Materials provided section start

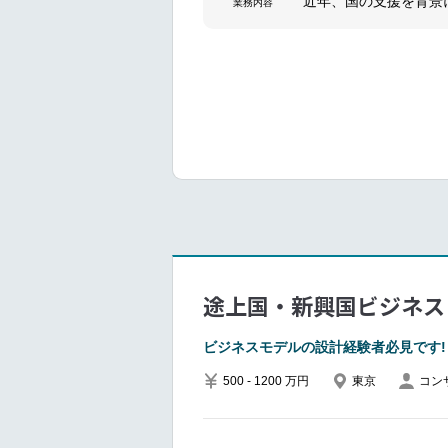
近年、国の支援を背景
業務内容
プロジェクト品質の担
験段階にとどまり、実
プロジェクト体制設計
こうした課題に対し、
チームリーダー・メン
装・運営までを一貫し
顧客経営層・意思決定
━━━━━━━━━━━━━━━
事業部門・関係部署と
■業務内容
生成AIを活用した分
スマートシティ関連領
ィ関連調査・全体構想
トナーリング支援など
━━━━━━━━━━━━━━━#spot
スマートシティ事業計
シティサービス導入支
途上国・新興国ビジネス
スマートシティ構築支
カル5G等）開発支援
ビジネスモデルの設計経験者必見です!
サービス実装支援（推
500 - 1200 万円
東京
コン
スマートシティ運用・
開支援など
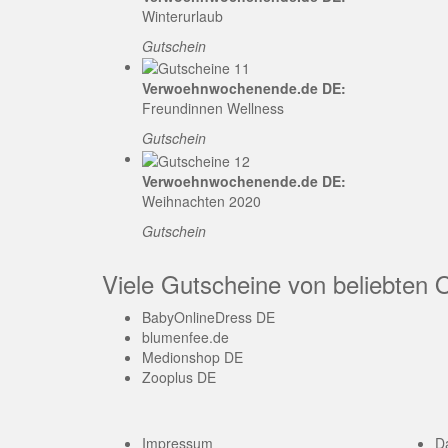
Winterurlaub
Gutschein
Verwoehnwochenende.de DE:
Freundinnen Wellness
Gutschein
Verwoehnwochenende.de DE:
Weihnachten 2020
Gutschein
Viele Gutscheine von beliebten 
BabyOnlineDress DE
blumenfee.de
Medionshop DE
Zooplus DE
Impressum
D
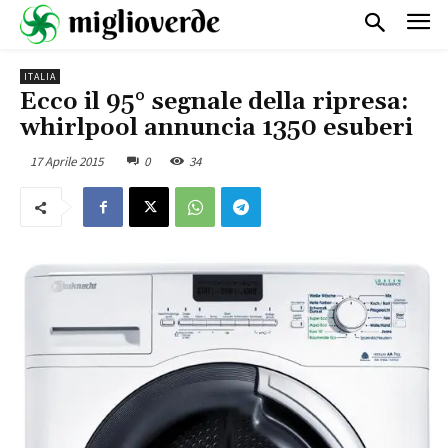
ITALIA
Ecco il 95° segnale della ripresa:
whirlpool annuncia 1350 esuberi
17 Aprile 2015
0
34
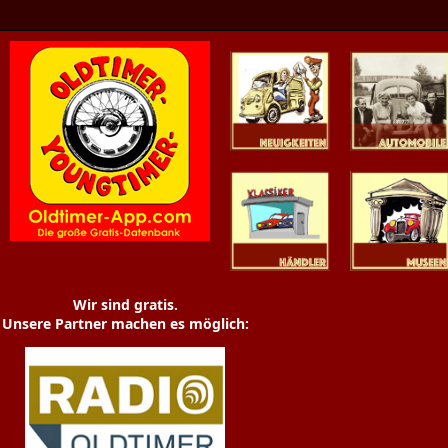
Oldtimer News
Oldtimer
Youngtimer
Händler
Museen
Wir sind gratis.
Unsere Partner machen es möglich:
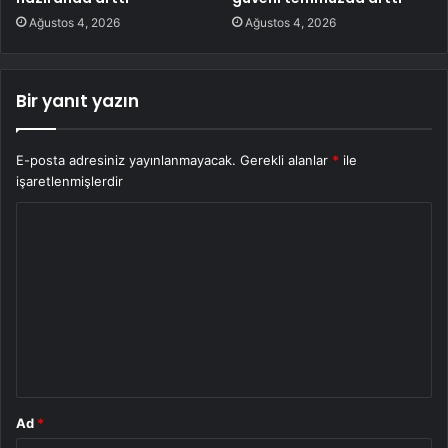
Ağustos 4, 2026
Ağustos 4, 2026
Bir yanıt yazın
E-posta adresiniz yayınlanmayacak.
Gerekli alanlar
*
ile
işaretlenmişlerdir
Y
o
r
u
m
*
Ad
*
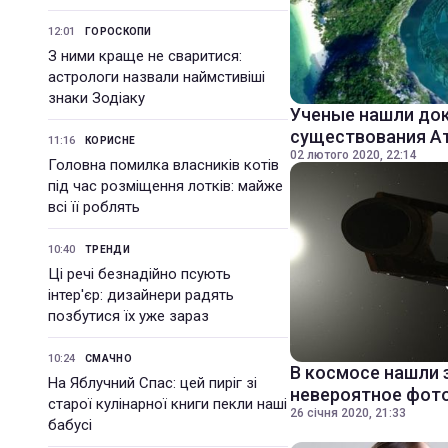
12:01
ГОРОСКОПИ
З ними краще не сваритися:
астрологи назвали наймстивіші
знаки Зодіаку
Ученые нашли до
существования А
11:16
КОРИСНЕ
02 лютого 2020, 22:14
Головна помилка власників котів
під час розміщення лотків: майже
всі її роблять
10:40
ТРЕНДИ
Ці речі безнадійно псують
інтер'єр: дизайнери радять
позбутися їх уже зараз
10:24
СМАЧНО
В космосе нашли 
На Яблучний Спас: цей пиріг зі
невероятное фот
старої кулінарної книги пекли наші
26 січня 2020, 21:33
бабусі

Materials provided section end

> [Work order] Begin at the line in the entries above that has "Wir sind gratis.", stop after the line that has "02 лютого 2020, 22:14", and output exactly those lines without pictures.

> [Response]
Wir sind gratis.
Unsere Partner machen es möglich:
Ağustos 4, 2026
Ağustos 4, 2026
Bir yanıt yazın
E-posta adresiniz yayınlanmayacak.
Gerekli alanlar
*
ile
işaretlenmişlerdir
Y
o
r
u
m
*
Ad
*
12:01
ГОРОСКОПИ
З ними краще не сваритися:
астрологи назвали наймстивіші
знаки Зодіаку
Ученые нашли до
существования А
11:16
КОРИСНЕ
02 лютого 2020, 22:14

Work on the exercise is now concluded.